## WHAT YOU WILL DO
The answer should match the entries below word for word, minus their pictures.

## SUPPLIED DATA

┄┄┄┄┄┄

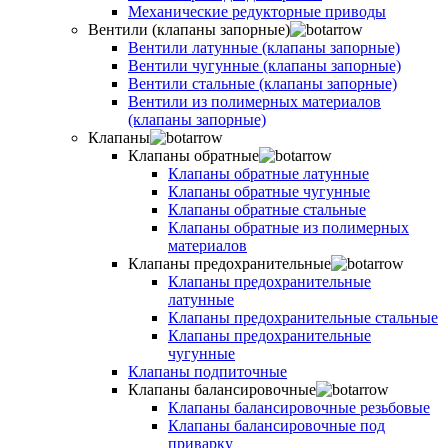
Механические редукторные приводы
Вентили (клапаны запорные)
Вентили латунные (клапаны запорные)
Вентили чугунные (клапаны запорные)
Вентили стальные (клапаны запорные)
Вентили из полимерных материалов
(клапаны запорные)
Клапаны
Клапаны обратные
Клапаны обратные латунные
Клапаны обратные чугунные
Клапаны обратные стальные
Клапаны обратные из полимерных
материалов
Клапаны предохранительные
Клапаны предохранительные
латунные
Клапаны предохранительные стальные
Клапаны предохранительные
чугунные
Клапаны подпиточные
Клапаны балансировочные
Клапаны балансировочные резьбовые
Клапаны балансировочные под
приварку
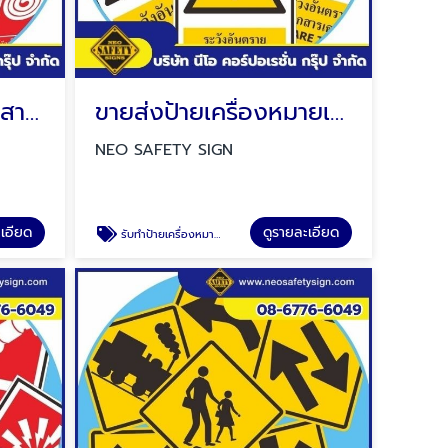
รับทำป้ายเเบบพับทรงสามเหลี่ยม
ขายส่งป้ายเครื่องหมายเตือน
NEO SAFETY SIGN
ะเอียด
ดูรายละเอียด
รับทำป้ายเครื่องหมายเตือน ป้ายระวังอันตราย ป้ายระวังรถยก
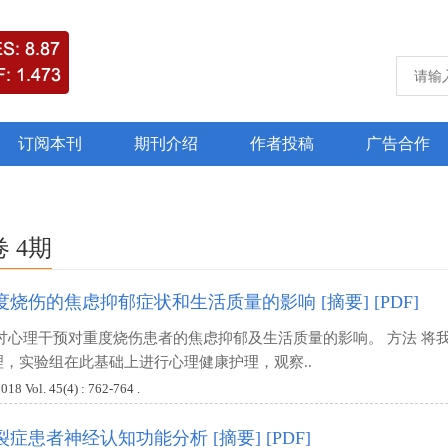
订阅本刊
期刊介绍
作者投稿
广告合作
卷 4期
度烧伤的焦虑抑郁症状和生活质量的影响
[摘要]
[PDF]
讨心理干预对重度烧伤患者的焦虑抑郁及生活质量的影响。 方法 将
，实验组在此基础上进行心理健康护理，观察..
ol. 45(4) : 762-764 .
裂症患者神经认知功能分析
[摘要]
[PDF]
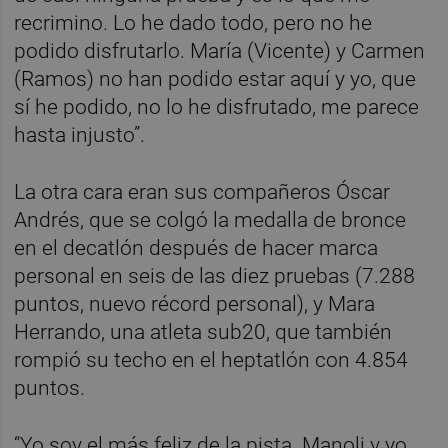
recrimino. Lo he dado todo, pero no he
podido disfrutarlo. María (Vicente) y Carmen
(Ramos) no han podido estar aquí y yo, que
sí he podido, no lo he disfrutado, me parece
hasta injusto”.
La otra cara eran sus compañeros Óscar
Andrés, que se colgó la medalla de bronce
en el decatlón después de hacer marca
personal en seis de las diez pruebas (7.288
puntos, nuevo récord personal), y Mara
Herrando, una atleta sub20, que también
rompió su techo en el heptatlón con 4.854
puntos.
“Yo soy el más feliz de la pista. Manoli y yo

┄┄┄┄┄┄

## TASK SOLUTION
Механические редукторные приводы
Вентили (клапаны запорные)
Вентили латунные (клапаны запорные)
Вентили чугунные (клапаны запорные)
Вентили стальные (клапаны запорные)
Вентили из полимерных материалов
(клапаны запорные)
Клапаны
Клапаны обратные
Клапаны обратные латунные
Клапаны обратные чугунные
Клапаны обратные стальные
Клапаны обратные из полимерных
материалов
Клапаны предохранительные
Клапаны предохранительные
латунные
Клапаны предохранительные стальные
Клапаны предохранительные
чугунные
Клапаны подпиточные
Клапаны балансировочные
Клапаны балансировочные резьбовые
Клапаны балансировочные под
приварку
รับทำป้ายเเบบพับทรงสามเหลี่ยม
ขายส่งป้ายเครื่องหมายเตือน
NEO SAFETY SIGN
ะเอียด
ดูรายละเอียด
รับทำป้ายเครื่องหมายเตือน ป้ายระวังอันตราย ป้ายระวังรถยก
订阅本刊
期刊介绍
作者投稿
广告合作
卷 4期
度烧伤的焦虑抑郁症状和生活质量的影响
[摘要]
[PDF]
讨心理干预对重度烧伤患者的焦虑抑郁及生活质量的影响。 方法 将
，实验组在此基础上进行心理健康护理，观察..
ol. 45(4) : 762-764 .
裂症患者神经认知功能分析
[摘要]
[PDF]
recrimino. Lo he dado todo, pero no he
podido disfrutarlo. María (Vicente) y Carmen
(Ramos) no han podido estar aquí y yo, que
sí he podido, no lo he disfrutado, me parece
hasta injusto”.
La otra cara eran sus compañeros Óscar
Andrés, que se colgó la medalla de bronce
en el decatlón después de hacer marca
personal en seis de las diez pruebas (7.288
puntos, nuevo récord personal), y Mara
Herrando, una atleta sub20, que también
rompió su techo en el heptatlón con 4.854
puntos.
“Yo soy el más feliz de la pista. Manoli y yo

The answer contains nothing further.